Dataset entries
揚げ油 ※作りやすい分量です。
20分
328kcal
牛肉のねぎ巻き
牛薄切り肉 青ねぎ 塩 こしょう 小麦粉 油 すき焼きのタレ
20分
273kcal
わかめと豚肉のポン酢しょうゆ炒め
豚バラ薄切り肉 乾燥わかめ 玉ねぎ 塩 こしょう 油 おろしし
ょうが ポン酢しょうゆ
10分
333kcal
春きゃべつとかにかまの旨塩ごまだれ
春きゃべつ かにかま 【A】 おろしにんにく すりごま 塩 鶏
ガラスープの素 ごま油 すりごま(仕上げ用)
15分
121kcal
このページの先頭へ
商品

--

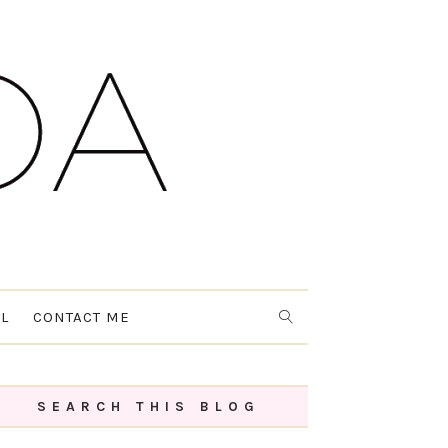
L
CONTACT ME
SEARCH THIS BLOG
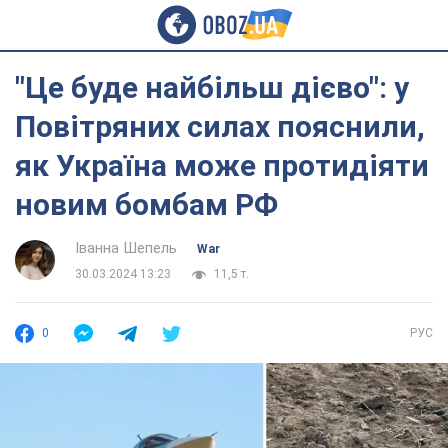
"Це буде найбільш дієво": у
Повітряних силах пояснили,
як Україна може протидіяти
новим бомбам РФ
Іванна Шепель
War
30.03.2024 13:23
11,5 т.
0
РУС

* * *

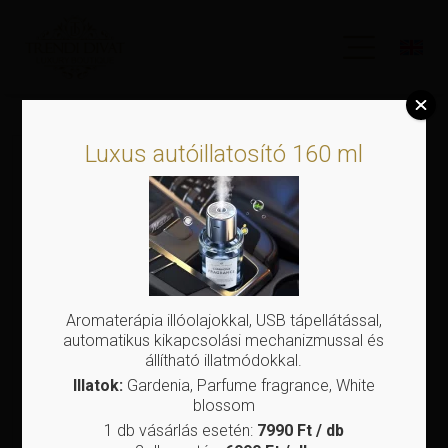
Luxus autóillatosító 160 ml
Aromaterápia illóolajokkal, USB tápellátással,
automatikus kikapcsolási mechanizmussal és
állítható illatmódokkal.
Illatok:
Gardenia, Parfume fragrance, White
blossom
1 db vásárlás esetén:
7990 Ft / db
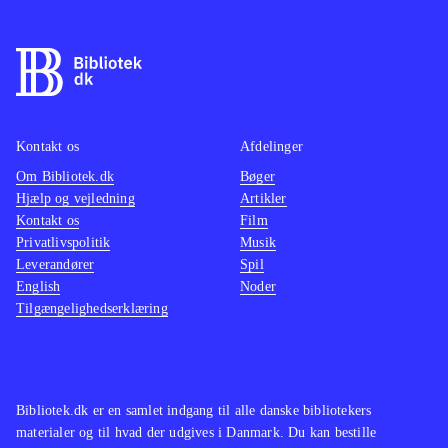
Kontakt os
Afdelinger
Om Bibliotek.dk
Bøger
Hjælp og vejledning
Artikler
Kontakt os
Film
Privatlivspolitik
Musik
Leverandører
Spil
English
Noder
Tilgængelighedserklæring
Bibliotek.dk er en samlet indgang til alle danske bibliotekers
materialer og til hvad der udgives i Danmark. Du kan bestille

Work to complete =>
Search the entries for the word "Bibliotek", then gather every line that has it.

Final answer =>
Om Bibliotek.dk
Bibliotek.dk er en samlet indgang til alle danske bibliotekers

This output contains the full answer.